Evacuee story from Long Beach MS.
The story of a friend of mine who used to live in Long Beach MS, before Katrina.
The night before the storm, we sat watching and waiting on the storm and power outages that we coastians tend to get occasionally.
I sat there mentally strengthening myself for the typical evacuation, followed by a day or 2 of no power. I was talking on ICQ to some friends and readying myself and stood sure that we would ride it out at home, as our place was stucco and block and had stood Camille in 69 and prolly many before and after her wrath.
Well, as Katrina drew closer the evac orders were more and more stern and I watched as the storm got bigger and badder, yet still was only going to graze us. My friend called and said that his girlfriends dad had demanded that we come up to the country to ride it with them. I declined the offer, believing that we'd be fine, yet changed my mind when the storm drew closer, fearing the damage we'd sustain from the massive trees that grew in our yard. I called back and my friend had decided to pull his invite, but I told him I was coming up there and if it was a problem I'd just make him the first pre-storm casualty..
We left a couple of hours before the deadline to get out, driving the 20 or so miles north into the boonies in 50 -60 mph winds, trees and stuff beginning to fly thru the air.
That night we waited on the storm sitting out on the porch as we watched the winds increase and the proverbial s--t hit the fan.
Another friend called after the winds had kicked up to about 120 or so and I talked to him briefly, assured that everything was gonna be just hunky friggin dory.
Several hourd later, the storm tore us up out there too, killing power and we watched trees snapping and dropping around us until things slacked off many hours later.
The old man whose house we were at headed outside with the wind still cranking about 70 and started gathering up pieces of his roof...mainly the crown molding from the roof and told me to grab a ladder. In the killer winds, the old man, who is 72 years old, and I climbed up on the roof and patched it as we were being blown like there's no tomorrow and pelted with horizontal rain. I was blown off the roof twice, but we got the thing patched and stopped the flood in the kitchen.
Several hours later, the storm was over to our knowledge and the country folks were out starting to clear trees and stuff off roads to make travel easier, or rather possible at all.
The old man and I rode to Gulfport to find his son that was MIA. We got to his neighborhood and the sheer devestation there and the whole route to the area simply floored me.

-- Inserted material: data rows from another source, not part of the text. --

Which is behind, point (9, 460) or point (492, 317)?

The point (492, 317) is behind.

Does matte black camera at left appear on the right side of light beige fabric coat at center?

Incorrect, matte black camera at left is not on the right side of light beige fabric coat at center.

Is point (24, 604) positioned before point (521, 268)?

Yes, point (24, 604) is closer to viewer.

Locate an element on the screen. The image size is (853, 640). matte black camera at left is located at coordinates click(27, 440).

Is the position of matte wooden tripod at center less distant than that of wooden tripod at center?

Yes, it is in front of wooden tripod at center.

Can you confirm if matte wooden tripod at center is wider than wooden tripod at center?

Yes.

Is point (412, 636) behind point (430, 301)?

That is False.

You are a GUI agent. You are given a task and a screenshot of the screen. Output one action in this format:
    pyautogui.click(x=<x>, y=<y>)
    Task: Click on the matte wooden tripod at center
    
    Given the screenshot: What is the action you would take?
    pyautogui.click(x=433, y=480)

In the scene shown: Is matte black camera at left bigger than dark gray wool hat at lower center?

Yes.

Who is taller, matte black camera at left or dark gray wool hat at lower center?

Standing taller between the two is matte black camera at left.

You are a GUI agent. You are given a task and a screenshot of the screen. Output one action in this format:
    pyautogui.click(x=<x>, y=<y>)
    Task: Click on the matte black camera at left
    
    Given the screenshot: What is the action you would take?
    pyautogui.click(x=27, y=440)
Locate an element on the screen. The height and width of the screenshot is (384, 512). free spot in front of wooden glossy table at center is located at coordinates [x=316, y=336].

That was when the tears began.
We found people wandering the streets wading water and looking terribly lost and confused and tried to get info from them, but the shock had set in and everyone was quite numbed.
We got to the old man's son's house after hiking several miles thru fallen trees and power lines and passed many bodies on the roads in ditches and some in trees and scattered body parts littering the area too. The house was totalled, mud and water filling every room, and no signs of life anywhere. The old man nearly lost his mind right there but said we were going to prowl around and hunt other places. As we headed back to his truck we came upon a house that had been simply shifted off it's foundation and moved about 50 feet down the road. That's when the stench hit...that unforgettable smell of death.

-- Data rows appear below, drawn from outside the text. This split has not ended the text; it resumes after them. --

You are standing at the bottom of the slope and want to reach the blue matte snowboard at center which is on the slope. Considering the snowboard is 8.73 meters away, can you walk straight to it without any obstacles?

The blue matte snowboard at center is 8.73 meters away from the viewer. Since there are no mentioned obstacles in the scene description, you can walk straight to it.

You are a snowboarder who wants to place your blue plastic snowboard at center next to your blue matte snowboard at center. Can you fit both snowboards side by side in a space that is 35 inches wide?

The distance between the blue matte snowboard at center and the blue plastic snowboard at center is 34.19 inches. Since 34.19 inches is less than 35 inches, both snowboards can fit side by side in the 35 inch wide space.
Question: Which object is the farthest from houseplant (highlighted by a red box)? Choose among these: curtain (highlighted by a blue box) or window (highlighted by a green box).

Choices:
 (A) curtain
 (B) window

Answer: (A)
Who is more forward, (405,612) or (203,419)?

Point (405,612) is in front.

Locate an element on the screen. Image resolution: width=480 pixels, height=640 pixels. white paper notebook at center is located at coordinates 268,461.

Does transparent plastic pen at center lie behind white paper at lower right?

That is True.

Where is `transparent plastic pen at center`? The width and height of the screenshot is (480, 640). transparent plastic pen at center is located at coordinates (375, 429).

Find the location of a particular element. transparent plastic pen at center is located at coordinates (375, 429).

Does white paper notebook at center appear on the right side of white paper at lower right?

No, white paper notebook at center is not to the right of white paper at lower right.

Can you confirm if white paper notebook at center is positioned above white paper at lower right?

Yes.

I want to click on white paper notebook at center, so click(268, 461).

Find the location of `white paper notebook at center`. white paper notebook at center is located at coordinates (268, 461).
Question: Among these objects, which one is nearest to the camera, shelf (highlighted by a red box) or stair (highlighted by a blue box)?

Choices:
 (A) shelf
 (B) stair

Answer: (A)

There was an old man and few other people trying to get in the shifted house so we stopped to assist them in any way we could. They were looking for the lil old ladies that lived in the house... and after a half hour or so I was able to squeeze thru a busted window and pull one out...but she had apparently drowned in the flood waters. We helped get her body out and in a decent spot to await the coroner and crews collecting the dead and headed for the truck.

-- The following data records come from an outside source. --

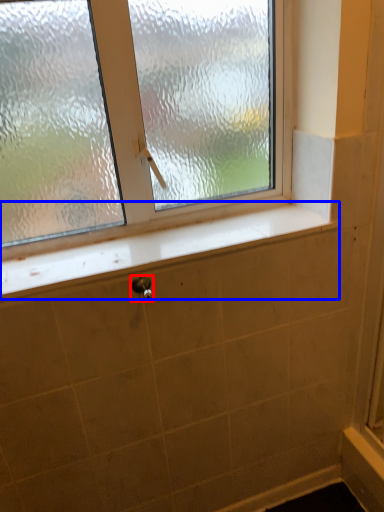 Question: Among these objects, which one is farthest to the camera, shower (highlighted by a red box) or window sill (highlighted by a blue box)?

Choices:
 (A) shower
 (B) window sill

Answer: (A) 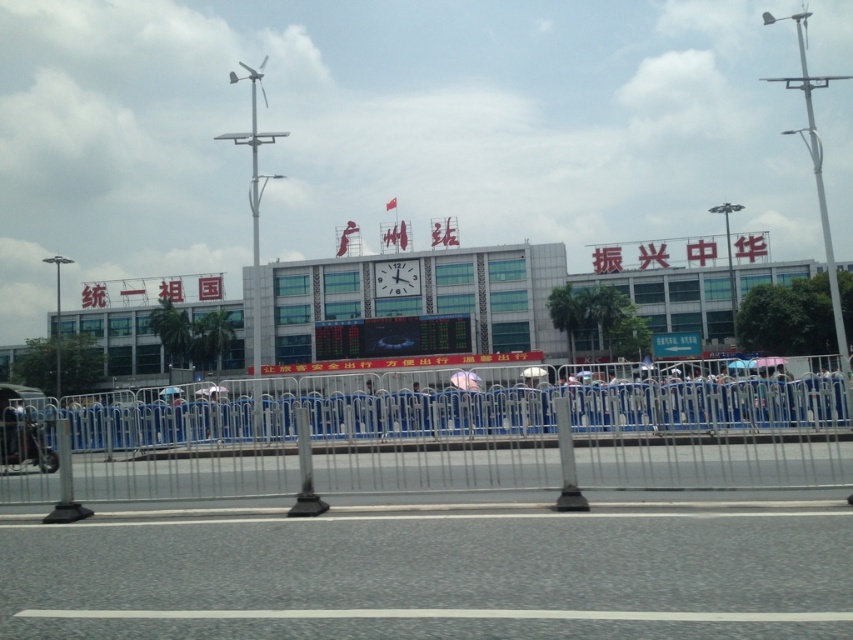 Which is below, white glossy clock at center or transparent plastic umbrella at center?

transparent plastic umbrella at center

In the scene shown: Can you confirm if white glossy clock at center is bigger than transparent plastic umbrella at center?

Correct, white glossy clock at center is larger in size than transparent plastic umbrella at center.

Does point (405, 260) come farther from viewer compared to point (456, 378)?

Yes, it is.

The height and width of the screenshot is (640, 853). In order to click on white glossy clock at center in this screenshot , I will do `click(396, 278)`.

Who is positioned more to the right, metallic blue fence at center or pink fabric umbrella at center?

metallic blue fence at center

What do you see at coordinates (468, 440) in the screenshot? Image resolution: width=853 pixels, height=640 pixels. I see `metallic blue fence at center` at bounding box center [468, 440].

You are a GUI agent. You are given a task and a screenshot of the screen. Output one action in this format:
    pyautogui.click(x=<x>, y=<y>)
    Task: Click on the metallic blue fence at center
    
    Given the screenshot: What is the action you would take?
    pyautogui.click(x=468, y=440)

Who is lower down, white glossy clock at center or pink fabric umbrella at center?

pink fabric umbrella at center is lower down.

Is white glossy clock at center thinner than pink fabric umbrella at center?

Incorrect, white glossy clock at center's width is not less than pink fabric umbrella at center's.

The width and height of the screenshot is (853, 640). Find the location of `white glossy clock at center`. white glossy clock at center is located at coordinates (396, 278).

That night we slept in the heat...roughly 98 degrees with 100% humidity and zero circulation of air. The old guy had a gas grill and pulled out a roast and sliced it to grill meat to eat with the crackers we had. The gas ran out before cooking was complete, and as I tore into my slice of meat, blood ran out the side of my mouth. I ignored it and chewed it the best I could, as that was the first food I had had in the two days we had been out there, and I was starving. We hadn't had time to eat before evacuating the day before.
Shortly before the sun began its decent, my wife and I and our cats loaded up and tried to get back home to survey damages at our house. We made the 20 mile or so trip in a matter of a couple of hours, winding off the road to avoid the trees and poles and power lines and general debris.
Upon getting back to Long Beach, we noticed that every crossing over the railroad tracks was guarded by police. I stopped to ask if we could go check our house and was informed that the police had no say, that the entire coast was under martial law and total control of the US military. Choppers and military transports roared through the sky and down what roads were passable, so we rode around a while looking at what was once the most glorious place on the planet to live....now in total devestation!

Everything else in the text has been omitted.